Komutan öfkelenip delikanlıyı öldürmek istedi ama delikanlı daha atik davranıp komutanı öldürdü.
***
Kısa bir süre sonra çevreme baktığımda, ömrün baharında bir delikanlı zinakâr kadının cesedinin yanına yaklaşıp abasını çıkardı. Onunla kadın çıplak uzuvlarını örttü .Sonra yanındaki hançerle toprağı kazdı kadını yavaşça taşıdı. Gözlerinden yaşla toprağı örttü …
Tam gidecekken ;
“bu günahkâr kadın senin neyin oluyor da prens ten korkmadan bu işi yaptın”…
Acı acı göğüs geçirerek bana dedi ki ;
“onun öldürülmesine neden olan adam benim .O çocuk günlerimizden beri ben onu, o beni sevdi .
Biz büyüdük bizimle beraber aşkımızda büyüdü. Ben şehir dışında olduğum bir ara babası onu başkasına zorla verdi .Onu tek başına bahtına ağlarken ve ağıt dökerken buldum .
Birlikte oturduk. İffet aramızda üçüncü kişiydi …
Sonra kocası geri döndü. Beni görünce pis düşünceleri hareket geçerek avazı çıktığı kadar bağırdı .
“gelin bu zinakâr kadını görün “…
Bunun üzerine askerler geldi .Bana kimse ilişmedi .Çünkü Kör yasalar zina yaptığında kadını cezalandırır, erkeği hoş görür.”
***
Bir saat sonra eski püskü elbiseleri ile bir kadın gördüm.
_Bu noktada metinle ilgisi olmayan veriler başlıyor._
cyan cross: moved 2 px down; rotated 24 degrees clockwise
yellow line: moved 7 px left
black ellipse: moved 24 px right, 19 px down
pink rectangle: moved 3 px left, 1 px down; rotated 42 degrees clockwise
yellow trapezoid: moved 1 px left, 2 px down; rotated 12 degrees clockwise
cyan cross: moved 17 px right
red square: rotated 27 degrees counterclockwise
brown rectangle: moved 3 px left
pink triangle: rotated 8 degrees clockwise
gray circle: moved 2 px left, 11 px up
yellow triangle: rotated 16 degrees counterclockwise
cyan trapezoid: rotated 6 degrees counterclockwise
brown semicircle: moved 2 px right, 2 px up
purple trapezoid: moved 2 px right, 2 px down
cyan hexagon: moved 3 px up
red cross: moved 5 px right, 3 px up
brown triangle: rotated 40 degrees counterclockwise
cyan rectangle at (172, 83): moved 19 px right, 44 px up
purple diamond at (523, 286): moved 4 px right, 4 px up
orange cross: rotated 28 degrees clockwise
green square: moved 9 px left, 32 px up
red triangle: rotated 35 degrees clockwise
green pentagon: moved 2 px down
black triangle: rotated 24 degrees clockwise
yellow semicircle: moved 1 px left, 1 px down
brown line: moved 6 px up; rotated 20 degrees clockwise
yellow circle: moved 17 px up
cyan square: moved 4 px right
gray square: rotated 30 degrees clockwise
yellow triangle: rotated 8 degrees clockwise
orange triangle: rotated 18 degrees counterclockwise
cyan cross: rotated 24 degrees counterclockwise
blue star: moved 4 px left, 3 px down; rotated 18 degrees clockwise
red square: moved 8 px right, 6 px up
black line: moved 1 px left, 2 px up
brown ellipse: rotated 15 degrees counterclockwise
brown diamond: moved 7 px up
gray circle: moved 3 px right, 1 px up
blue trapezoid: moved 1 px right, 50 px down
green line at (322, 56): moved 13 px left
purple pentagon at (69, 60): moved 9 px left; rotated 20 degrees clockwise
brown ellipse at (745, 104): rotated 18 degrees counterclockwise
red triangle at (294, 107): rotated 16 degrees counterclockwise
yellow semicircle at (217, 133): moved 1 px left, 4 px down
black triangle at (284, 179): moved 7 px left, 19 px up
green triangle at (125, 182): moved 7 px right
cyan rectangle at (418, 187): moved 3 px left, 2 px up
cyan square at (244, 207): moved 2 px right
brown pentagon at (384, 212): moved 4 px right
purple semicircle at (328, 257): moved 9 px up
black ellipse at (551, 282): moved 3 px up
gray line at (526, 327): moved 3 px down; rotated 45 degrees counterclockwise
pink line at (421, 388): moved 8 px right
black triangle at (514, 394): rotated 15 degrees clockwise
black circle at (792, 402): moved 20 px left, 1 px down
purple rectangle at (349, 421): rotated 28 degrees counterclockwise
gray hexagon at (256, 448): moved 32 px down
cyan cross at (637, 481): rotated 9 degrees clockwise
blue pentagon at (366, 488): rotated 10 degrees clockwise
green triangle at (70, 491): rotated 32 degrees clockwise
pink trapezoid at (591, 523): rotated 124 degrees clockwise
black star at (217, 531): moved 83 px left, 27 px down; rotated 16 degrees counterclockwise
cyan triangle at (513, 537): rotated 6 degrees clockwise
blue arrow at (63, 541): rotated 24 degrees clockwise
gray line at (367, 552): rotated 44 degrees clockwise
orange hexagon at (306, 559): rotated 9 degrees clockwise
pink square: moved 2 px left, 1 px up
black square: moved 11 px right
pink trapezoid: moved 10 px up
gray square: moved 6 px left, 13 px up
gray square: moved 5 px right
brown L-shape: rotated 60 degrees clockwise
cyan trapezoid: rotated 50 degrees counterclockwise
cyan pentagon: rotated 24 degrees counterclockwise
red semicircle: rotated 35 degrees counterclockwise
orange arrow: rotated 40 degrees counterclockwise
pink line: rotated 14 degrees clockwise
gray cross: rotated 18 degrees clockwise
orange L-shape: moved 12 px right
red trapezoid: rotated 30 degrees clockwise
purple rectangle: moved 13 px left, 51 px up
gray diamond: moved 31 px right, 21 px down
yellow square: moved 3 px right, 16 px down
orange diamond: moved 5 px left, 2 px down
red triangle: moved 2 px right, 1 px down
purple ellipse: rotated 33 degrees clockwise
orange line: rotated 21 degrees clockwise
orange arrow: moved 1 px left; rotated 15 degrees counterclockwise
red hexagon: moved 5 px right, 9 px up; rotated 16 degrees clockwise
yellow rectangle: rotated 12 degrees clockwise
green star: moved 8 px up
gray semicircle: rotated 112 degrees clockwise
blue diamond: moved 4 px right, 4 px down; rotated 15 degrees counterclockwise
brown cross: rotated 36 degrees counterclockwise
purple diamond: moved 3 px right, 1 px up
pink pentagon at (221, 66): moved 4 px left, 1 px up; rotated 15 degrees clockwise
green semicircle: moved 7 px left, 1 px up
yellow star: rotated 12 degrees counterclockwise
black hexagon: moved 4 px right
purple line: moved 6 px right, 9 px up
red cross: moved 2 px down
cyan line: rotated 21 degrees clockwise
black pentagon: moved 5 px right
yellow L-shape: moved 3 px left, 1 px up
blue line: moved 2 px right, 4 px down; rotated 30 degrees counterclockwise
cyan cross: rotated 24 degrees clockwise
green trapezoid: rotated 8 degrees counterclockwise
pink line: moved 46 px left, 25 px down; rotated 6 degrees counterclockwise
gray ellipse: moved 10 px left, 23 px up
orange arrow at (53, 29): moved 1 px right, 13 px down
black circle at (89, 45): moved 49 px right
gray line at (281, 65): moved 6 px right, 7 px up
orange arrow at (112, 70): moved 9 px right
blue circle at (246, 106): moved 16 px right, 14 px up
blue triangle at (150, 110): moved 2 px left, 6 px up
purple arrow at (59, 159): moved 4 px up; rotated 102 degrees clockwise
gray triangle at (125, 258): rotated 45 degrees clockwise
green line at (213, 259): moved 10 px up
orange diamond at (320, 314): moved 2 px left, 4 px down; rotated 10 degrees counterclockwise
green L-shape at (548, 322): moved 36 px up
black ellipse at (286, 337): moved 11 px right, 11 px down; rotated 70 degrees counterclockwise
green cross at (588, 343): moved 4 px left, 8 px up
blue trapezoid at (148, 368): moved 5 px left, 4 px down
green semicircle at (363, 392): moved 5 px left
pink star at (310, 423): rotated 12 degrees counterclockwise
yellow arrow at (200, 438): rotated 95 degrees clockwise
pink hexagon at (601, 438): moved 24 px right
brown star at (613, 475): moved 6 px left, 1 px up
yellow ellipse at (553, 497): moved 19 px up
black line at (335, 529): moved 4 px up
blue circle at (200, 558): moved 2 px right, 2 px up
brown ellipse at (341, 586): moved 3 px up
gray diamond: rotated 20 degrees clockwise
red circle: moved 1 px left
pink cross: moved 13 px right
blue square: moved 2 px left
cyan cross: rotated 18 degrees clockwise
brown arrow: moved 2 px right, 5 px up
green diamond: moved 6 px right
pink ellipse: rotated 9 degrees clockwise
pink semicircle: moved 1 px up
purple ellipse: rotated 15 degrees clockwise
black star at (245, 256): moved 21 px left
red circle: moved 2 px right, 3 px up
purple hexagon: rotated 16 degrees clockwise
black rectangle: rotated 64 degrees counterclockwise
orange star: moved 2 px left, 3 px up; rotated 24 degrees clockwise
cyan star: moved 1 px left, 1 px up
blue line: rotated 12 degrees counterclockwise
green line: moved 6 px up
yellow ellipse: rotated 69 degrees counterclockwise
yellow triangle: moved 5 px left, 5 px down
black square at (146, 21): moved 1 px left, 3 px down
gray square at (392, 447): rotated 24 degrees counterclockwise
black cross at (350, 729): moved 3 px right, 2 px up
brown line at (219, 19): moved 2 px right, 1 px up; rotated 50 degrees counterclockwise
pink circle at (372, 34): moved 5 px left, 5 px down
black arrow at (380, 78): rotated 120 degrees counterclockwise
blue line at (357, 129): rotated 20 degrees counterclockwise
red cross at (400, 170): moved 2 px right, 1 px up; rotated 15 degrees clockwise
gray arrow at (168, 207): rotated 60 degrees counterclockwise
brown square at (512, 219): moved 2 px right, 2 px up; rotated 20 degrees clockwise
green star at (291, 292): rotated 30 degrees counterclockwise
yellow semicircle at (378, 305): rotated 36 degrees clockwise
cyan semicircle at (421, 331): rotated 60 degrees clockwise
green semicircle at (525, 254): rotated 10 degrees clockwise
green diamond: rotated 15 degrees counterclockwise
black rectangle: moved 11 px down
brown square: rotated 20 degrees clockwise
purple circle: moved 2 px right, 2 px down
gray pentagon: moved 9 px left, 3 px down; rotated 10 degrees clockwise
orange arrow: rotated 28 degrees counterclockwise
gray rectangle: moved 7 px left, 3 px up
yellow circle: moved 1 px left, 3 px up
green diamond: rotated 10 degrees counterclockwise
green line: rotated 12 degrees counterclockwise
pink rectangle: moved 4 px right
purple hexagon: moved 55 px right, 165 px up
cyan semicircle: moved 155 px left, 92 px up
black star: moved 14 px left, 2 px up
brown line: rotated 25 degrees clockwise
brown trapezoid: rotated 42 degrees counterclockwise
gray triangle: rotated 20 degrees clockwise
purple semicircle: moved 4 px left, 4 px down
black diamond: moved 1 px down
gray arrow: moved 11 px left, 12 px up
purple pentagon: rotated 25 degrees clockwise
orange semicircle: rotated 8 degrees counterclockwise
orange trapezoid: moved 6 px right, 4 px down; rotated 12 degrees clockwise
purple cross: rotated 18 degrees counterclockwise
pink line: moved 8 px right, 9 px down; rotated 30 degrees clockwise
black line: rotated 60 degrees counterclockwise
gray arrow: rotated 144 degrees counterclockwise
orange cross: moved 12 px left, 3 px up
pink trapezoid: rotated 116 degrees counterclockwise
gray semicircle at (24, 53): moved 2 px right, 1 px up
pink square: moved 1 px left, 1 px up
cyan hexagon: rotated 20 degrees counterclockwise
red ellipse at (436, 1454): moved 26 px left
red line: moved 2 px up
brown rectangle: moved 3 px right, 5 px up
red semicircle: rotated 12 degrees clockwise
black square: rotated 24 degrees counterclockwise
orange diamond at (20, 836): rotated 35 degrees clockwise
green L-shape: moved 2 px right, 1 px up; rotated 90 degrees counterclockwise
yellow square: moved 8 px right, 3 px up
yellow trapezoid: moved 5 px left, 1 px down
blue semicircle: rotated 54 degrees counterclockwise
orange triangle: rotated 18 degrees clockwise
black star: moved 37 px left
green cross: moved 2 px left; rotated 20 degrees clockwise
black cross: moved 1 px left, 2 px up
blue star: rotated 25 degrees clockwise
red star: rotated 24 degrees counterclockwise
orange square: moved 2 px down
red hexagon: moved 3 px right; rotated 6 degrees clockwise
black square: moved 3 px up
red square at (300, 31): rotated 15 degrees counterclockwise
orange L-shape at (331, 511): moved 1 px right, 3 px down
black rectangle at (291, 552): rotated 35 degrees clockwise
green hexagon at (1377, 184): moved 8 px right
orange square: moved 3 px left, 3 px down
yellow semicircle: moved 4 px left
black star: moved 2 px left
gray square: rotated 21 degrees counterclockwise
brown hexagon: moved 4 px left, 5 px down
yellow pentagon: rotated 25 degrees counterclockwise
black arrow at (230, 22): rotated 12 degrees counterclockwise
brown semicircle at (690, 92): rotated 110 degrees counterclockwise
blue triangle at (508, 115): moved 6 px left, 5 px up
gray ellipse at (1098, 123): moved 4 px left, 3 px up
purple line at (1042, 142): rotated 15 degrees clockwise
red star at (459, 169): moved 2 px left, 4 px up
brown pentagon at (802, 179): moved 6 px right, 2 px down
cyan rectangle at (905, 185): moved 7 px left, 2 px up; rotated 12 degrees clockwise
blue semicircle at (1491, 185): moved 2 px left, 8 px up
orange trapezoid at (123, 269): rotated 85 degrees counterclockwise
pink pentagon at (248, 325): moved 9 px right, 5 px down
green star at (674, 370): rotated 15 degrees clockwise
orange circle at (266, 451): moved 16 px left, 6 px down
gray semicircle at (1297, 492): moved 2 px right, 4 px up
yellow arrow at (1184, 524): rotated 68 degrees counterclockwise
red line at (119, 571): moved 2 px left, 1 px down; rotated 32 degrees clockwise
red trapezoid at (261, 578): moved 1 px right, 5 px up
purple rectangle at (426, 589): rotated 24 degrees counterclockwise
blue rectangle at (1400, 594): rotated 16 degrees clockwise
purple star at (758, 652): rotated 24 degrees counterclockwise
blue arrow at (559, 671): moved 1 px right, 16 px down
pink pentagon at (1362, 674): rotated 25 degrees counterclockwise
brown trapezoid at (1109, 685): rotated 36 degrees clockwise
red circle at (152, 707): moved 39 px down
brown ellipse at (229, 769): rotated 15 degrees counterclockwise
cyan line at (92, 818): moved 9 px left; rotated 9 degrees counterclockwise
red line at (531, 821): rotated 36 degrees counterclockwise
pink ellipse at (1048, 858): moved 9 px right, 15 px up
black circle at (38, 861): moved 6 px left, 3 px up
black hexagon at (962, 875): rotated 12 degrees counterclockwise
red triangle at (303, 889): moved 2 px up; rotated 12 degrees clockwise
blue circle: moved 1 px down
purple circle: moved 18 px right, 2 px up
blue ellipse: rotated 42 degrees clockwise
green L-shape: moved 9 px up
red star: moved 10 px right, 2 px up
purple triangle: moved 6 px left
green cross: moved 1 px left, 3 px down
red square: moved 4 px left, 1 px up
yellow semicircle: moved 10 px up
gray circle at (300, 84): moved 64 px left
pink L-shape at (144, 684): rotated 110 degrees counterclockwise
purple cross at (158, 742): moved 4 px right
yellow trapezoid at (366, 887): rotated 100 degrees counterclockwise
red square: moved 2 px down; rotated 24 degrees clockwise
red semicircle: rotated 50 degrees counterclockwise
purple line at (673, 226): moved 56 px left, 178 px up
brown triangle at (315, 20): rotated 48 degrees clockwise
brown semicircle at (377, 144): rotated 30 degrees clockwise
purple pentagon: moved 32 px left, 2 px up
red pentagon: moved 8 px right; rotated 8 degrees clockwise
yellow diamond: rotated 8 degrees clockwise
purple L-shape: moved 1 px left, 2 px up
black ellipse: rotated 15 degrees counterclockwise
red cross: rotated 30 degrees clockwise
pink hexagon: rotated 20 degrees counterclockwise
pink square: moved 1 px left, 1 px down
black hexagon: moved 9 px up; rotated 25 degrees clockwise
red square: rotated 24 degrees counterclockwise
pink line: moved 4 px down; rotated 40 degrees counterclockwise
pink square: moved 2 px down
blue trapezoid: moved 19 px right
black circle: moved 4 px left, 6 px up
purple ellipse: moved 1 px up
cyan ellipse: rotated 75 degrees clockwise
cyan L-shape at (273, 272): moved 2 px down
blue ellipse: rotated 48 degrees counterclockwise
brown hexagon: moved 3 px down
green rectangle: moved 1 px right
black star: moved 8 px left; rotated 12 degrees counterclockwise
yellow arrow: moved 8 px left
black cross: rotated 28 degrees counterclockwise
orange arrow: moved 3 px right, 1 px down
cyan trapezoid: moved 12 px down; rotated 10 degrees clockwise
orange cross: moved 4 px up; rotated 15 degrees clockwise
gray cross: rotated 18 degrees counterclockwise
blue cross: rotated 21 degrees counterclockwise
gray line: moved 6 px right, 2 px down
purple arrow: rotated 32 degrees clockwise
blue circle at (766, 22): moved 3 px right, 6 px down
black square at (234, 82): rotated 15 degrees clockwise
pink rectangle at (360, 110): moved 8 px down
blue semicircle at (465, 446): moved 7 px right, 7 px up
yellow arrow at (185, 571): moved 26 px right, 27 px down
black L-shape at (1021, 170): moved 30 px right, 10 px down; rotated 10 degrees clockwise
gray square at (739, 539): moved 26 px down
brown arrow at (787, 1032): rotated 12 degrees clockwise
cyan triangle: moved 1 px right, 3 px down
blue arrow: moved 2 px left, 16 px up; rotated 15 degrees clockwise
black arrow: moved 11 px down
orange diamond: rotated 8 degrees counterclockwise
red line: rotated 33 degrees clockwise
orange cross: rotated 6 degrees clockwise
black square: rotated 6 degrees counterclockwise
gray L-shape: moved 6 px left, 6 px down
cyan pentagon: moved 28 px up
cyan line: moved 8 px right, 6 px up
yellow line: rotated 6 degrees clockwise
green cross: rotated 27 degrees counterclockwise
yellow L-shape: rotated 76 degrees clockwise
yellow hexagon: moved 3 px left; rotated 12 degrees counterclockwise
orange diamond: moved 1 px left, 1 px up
Asılmış adamın yanında durup göğsünü dövmeye başladı .
Sonra ağaca tırmandı .Keten ipleri kopardı. Bunun üzerine ölü adam ıslak elbise gibi yere düştü .Sonra mezar kazdı ve onu oraya koydu …
“Sana ne ey kadın bir hırsızı gömmeye mi geliyorsun” dedim …
“O benim çok iyi kocam şefkatli yoldaşım ve çocuklarımın babasıdır.
Kocam bir hırsız değildir .
Tam tersine manastırın arazilerini ekip biçen ,buna karşılık rahiplerden akşam bölüştüğümüz ve sabah bir lokma bile kalmayan bir somun ekmekten başka bir şey almayan bir tarım işçisiydi.
Gücü tükenince artık hastalık bedenini vurunca, onu işten attılar “artık manastırın sana ihtiyacı kalmadı ” Sen şimdi git Oğulların genç delikanlı olduğunda onları bize gönder .Senin yerini onlar alsınlar”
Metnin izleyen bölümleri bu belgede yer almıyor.